Сидя перед нетронутой кружкой пива, Клод, разбитый физически, говорил и спорил с необыкновенным оживлением, охваченный все возраставшим лихорадочным возбуждением. После каждой выставки молодые люди обыкновенно собирались за кружкой пива, но в этом году либеральная мера императора вскружила им головы и они сыпали новыми, смелыми теориями, высказывали самые крайние мнения, опьяненные несбыточными надеждами й безграничной любовью к искусству, которая горела в их молодых сердцах.

– Ну, что же в том, что публика смеется! – кричал Клод. – Нужно воспитать ее… Все-таки эта выставка – торжество нашей школы!.. Уберите сотни две безобразных картин и наш Салон затмит официальный. На нашей стороне правда и смелость, будущее принадлежит нам… Да, да, они увидят со временем, что мы убьем их Салон. Мы войдем туда победителями, завоюем его нашими произведениями… Смейся же пока, смейся, глупый Париж, пока мы не заставим тебя пасть ниц перед нами!

И Клод указывал пророческим жестом на главную аллею, на которой сияла в лучах солнца роскошь и радость Парижа, на ту часть площади Конкордии, которая виднелась за деревьями с своими фонтанами, частью балюстрады и двумя статуями: статуей Руана с ее гигантскими сосцами и статуей Лилля, выставлявшей вперед свою огромную босую ногу.

– Plein air! Их забавляет это название! – продолжал Клод. – И прекрасно, пусть оно останется за повой школой. Вчера ее еще не было, название это известно было лишь в тесном кругу художников. Сегодня они подхватили это слово и сами создали новую школу… Прекрасно! Приветствую эту новую школу!

– Вот видишь, я был прав! – воскликнул Жори, хлопая себя по бедрам. – Л был уверен, что подействую своими статьями на этих идиотов. Насолили же мы им порядком!

 

Торжествовал и Магудо, возвращаясь постоянно к своей сборщице и восхваляя ее особенности Шэну, который один слушал его.
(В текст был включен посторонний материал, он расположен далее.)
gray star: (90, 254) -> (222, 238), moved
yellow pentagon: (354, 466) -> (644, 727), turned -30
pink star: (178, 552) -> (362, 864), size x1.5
Ганьер с непреклонной суровостью робких, мягких людей в области теории предлагал гильотинировать всех членов академии. Опьяненные общим возбуждением Сандоз и Дюбюш волновались, стучали кулаками по столу, проглатывали частичку Парижа с каждым глотком пива. Только на лице Фажероля играла спокойная улыбка. Он последовал за товарищами, находя особенное удовольствие в том, что подстрекал их к выходкам, которые делали их смешными. И в то время, как он поддерживал охвативший их революционный дух, он в душе принимал твердое решение добиться во что бы то ни стало римской премии. Этот день окончательно решил его судьбу, и он не хотел компрометировать свою будущность, идя рука об руку с этими безумцами.
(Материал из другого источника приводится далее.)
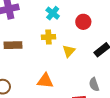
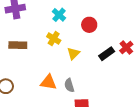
yellow cross: (48, 37) -> (54, 38), turned 32
gray semicircle: (94, 84) -> (69, 85), moved

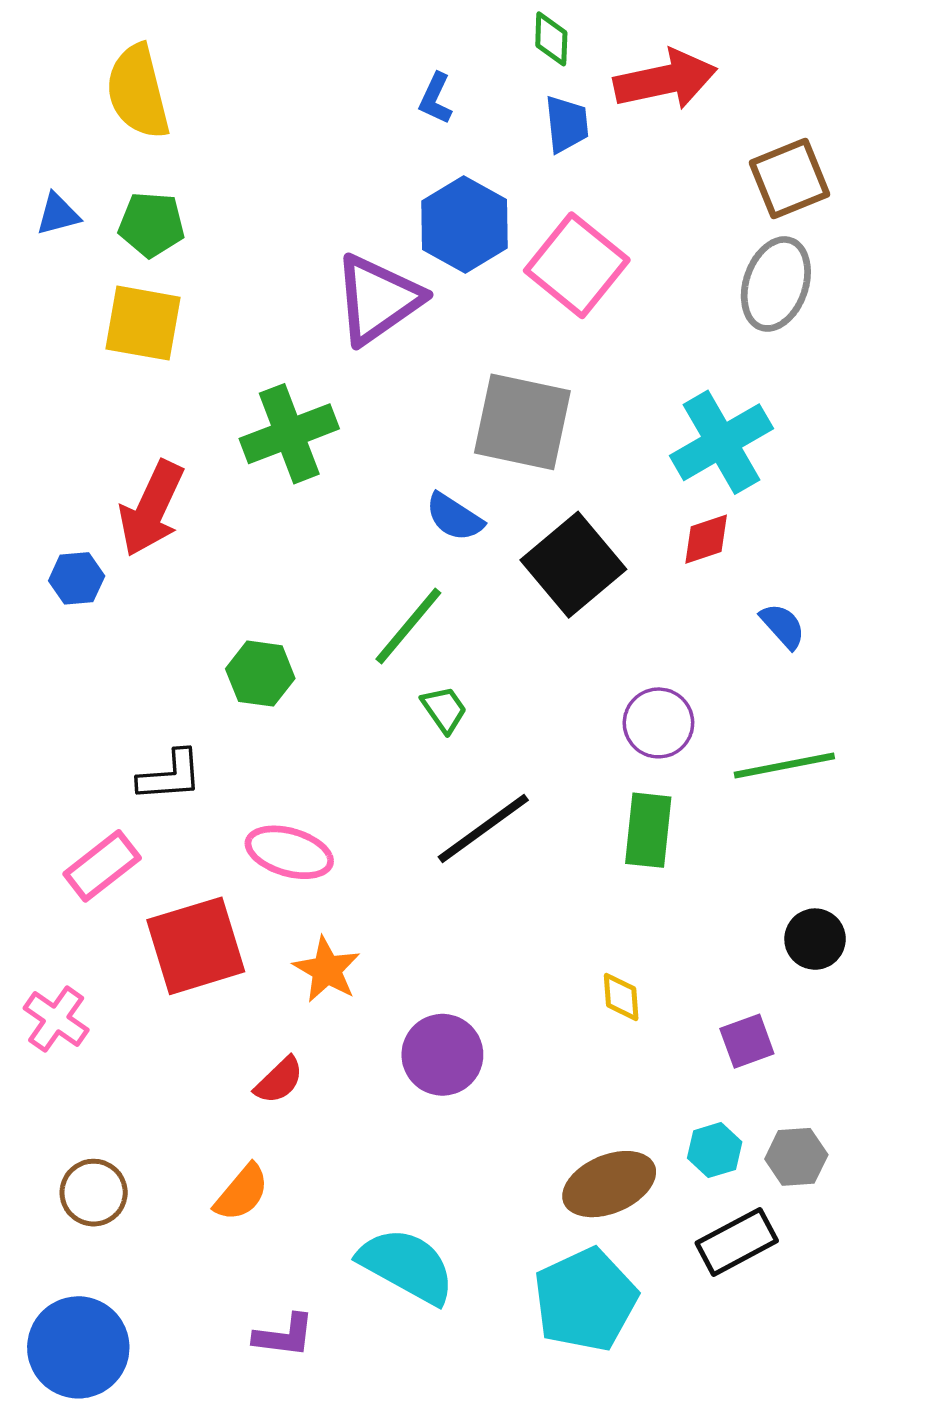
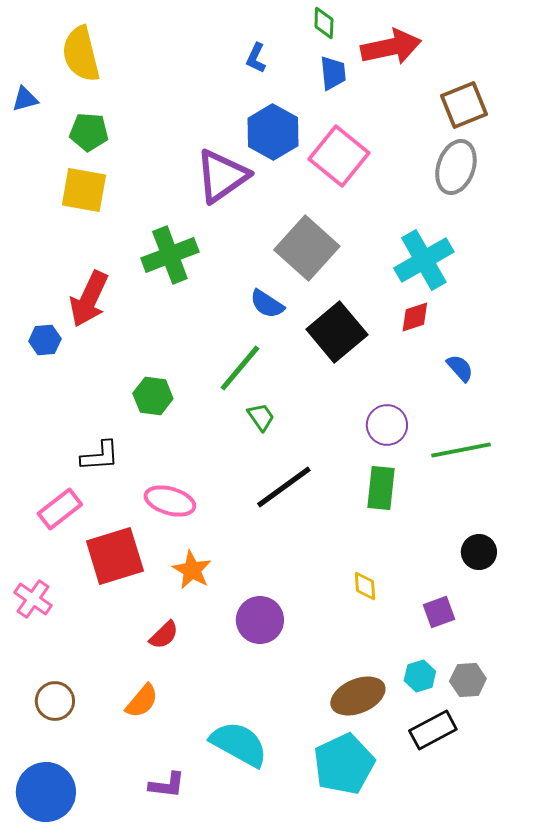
blue triangle: (58, 214) -> (25, 99), moved
gray square: (522, 422) -> (307, 248), turned 30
Солнце склонялось уже на горизонте. Из Булонского леса тянулись бесконечными рядами экипажи, с выставки уходили, образуя длинный хвост, последние посетители; художественные критики шли с каталогами в руках.

– А помните ли Куражо, первого пейзажиста? – воскликнул вдруг Ганьер. – Видели вы его «Mare de Gagny» в Люксембурге?
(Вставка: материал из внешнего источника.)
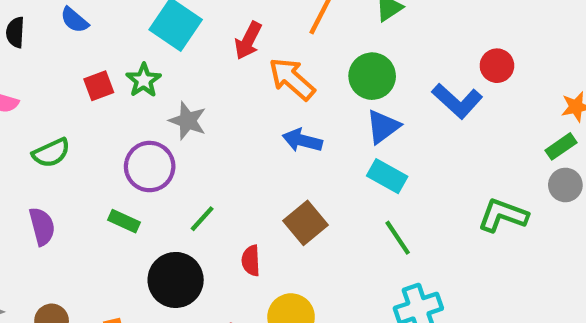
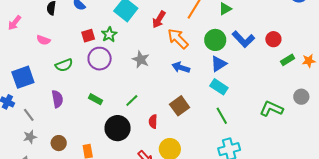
blue L-shape: (457, 101) -> (243, 39), moved
gray star: (188, 121) -> (141, 59), moved
green rectangle: (561, 146) -> (288, 60), moved
purple circle: (150, 167) -> (100, 59), moved

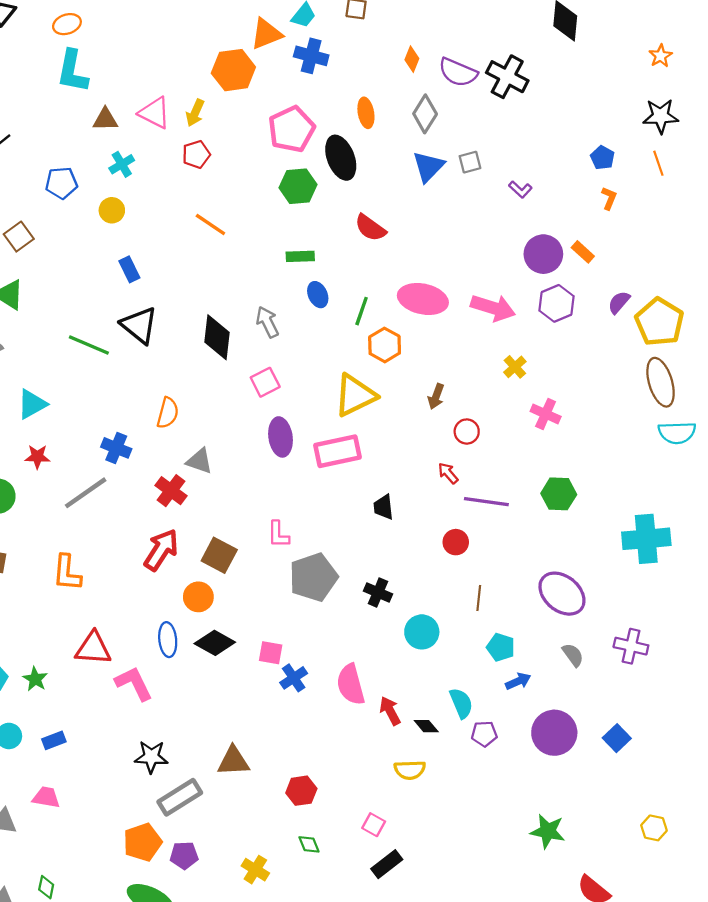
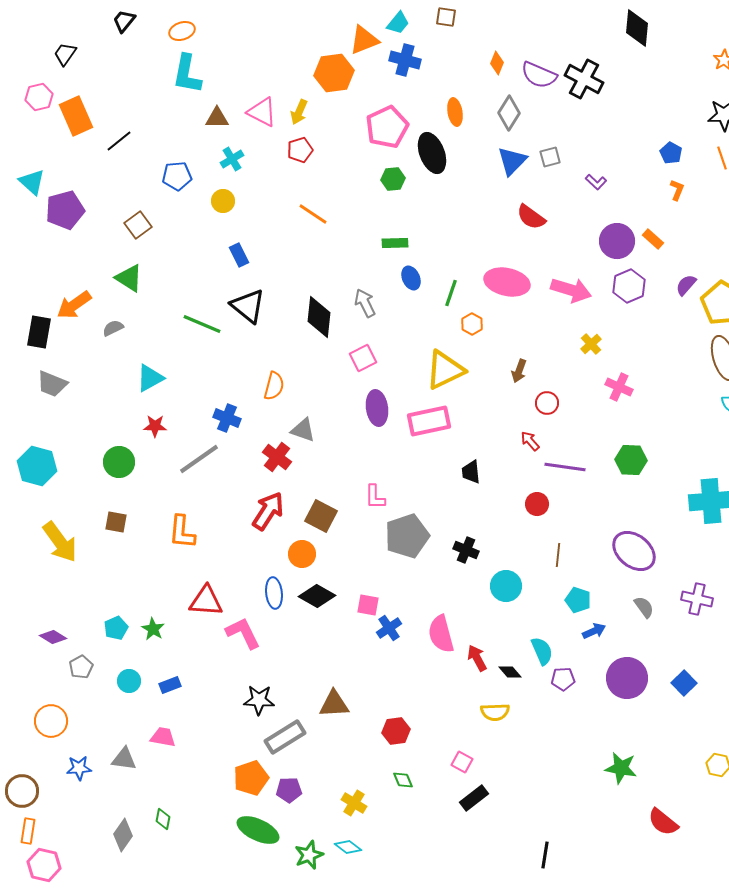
green hexagon: (298, 186) -> (393, 179), size x0.7
red semicircle: (370, 228) -> (531, 217), moved
orange hexagon: (385, 345) -> (472, 324), size x0.7

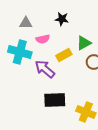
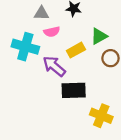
gray triangle: (26, 23) -> (41, 13), moved
black rectangle: (55, 100) -> (74, 90), moved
– Дивная вещь! – сказал Клод. – Она написана, тридцать лет тону назад; с тех пор не появилось ничего, что могло бы сравниться с ней… И почему оставляют ее в Люксембурге? Ея место в е.

– Но ведь Куражо еще жив! – сказал Фажероль.

– Бак, Куражо жив? Но его нигде не видно и совсем не слышно о нем.

Фажероль стал рассказывать, что старый живописец, которому минуло семьдесят лет, живет где-то в глуши Монмартра, в маленьком домике, среди своих кур, уток и собак. Пораженные этим рассказом о художнике, пережившем самого себя, похороненном при жизни, молодые люди умолкли. В эту минуту они увидели Бонграна, который шел под руку с одним из своих приятелей и казался очень встревоженным. Поравнявшись с молодыми людьми, он дружески раскланялся с ними. Вслед за ними прошел Шамбувар, окруженный своими поклонниками. Он громко хохотал, сильно стучал каблуками и производил впечатление властелина, уверенного в своем бессмертии.

– Что же, ты уходишь? – спросил Магудо, видя, что Шэн встает.

Последний промычал что-то и, пожав всем руки, удалился.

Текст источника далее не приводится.